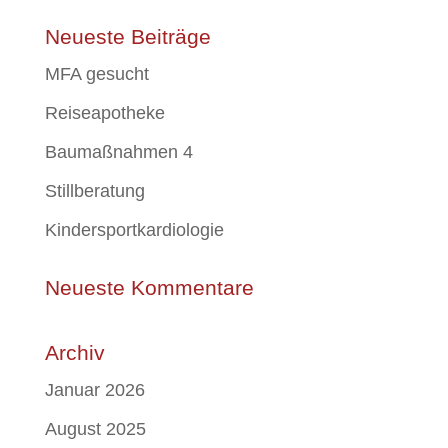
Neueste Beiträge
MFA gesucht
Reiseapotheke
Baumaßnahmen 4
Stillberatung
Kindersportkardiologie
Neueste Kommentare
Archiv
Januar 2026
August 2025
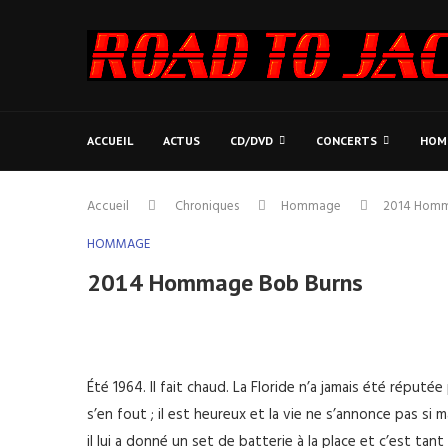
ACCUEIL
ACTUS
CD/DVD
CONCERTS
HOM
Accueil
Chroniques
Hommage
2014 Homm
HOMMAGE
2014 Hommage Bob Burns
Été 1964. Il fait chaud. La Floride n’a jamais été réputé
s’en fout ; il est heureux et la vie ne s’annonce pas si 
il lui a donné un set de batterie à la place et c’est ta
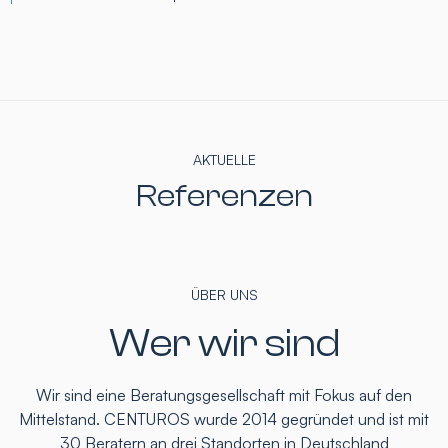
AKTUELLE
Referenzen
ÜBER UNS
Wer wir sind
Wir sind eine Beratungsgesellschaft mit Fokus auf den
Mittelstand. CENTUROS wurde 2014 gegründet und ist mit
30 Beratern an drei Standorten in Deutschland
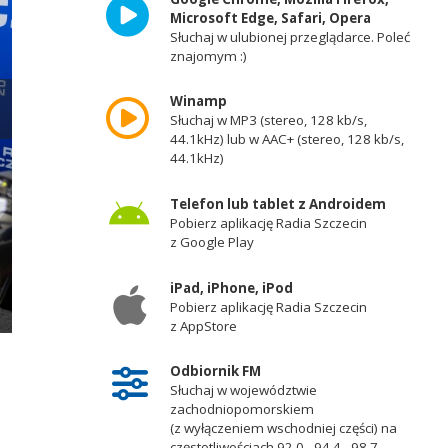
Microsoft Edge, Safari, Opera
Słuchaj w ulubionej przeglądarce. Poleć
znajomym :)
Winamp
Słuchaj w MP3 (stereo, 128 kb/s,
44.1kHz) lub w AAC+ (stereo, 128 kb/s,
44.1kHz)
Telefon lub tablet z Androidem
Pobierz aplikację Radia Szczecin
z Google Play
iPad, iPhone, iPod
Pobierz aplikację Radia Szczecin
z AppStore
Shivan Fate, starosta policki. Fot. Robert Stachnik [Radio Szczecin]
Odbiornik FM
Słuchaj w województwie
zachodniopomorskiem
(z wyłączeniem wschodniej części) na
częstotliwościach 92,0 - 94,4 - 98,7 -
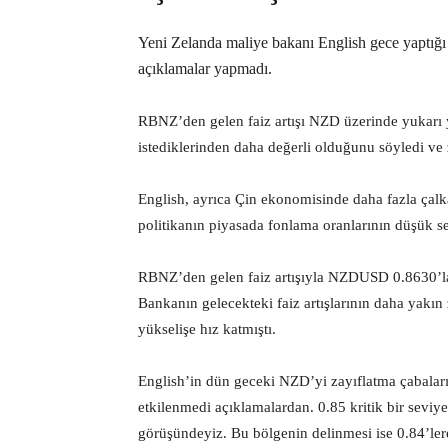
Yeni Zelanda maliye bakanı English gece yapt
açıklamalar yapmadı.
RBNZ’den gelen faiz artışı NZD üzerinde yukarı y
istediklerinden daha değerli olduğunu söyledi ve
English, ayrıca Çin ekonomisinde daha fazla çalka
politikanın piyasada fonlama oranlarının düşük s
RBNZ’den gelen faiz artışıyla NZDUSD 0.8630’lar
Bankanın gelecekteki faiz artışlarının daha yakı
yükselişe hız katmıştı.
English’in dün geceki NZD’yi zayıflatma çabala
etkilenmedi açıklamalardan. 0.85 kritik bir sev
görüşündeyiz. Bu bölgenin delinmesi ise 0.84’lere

========

Task details – No pictures belong in the answer, only the lines from the top of the listing through the line containing "politikanın piyasada fonlama", repeated word for word.

Answer space –
Neueste Beiträge
MFA gesucht
Reiseapotheke
Baumaßnahmen 4
Stillberatung
Kindersportkardiologie
Neueste Kommentare
Archiv
Januar 2026
August 2025
ACCUEIL
ACTUS
CD/DVD
CONCERTS
HOM
Accueil
Chroniques
Hommage
2014 Homm
HOMMAGE
2014 Hommage Bob Burns
Été 1964. Il fait chaud. La Floride n’a jamais été réputé
s’en fout ; il est heureux et la vie ne s’annonce pas si 
il lui a donné un set de batterie à la place et c’est ta
AKTUELLE
Referenzen
ÜBER UNS
Wer wir sind
Wir sind eine Beratungsgesellschaft mit Fokus auf den
Mittelstand. CENTUROS wurde 2014 gegründet und ist mit
30 Beratern an drei Standorten in Deutschland
Microsoft Edge, Safari, Opera
Słuchaj w ulubionej przeglądarce. Poleć
znajomym :)
Winamp
Słuchaj w MP3 (stereo, 128 kb/s,
44.1kHz) lub w AAC+ (stereo, 128 kb/s,
44.1kHz)
Telefon lub tablet z Androidem
Pobierz aplikację Radia Szczecin
z Google Play
iPad, iPhone, iPod
Pobierz aplikację Radia Szczecin
z AppStore
Shivan Fate, starosta policki. Fot. Robert Stachnik [Radio Szczecin]
Odbiornik FM
Słuchaj w województwie
zachodniopomorskiem
(z wyłączeniem wschodniej części) na
częstotliwościach 92,0 - 94,4 - 98,7 -
Yeni Zelanda maliye bakanı English gece yapt
açıklamalar yapmadı.
RBNZ’den gelen faiz artışı NZD üzerinde yukarı y
istediklerinden daha değerli olduğunu söyledi ve
English, ayrıca Çin ekonomisinde daha fazla çalka
politikanın piyasada fonlama oranlarının düşük s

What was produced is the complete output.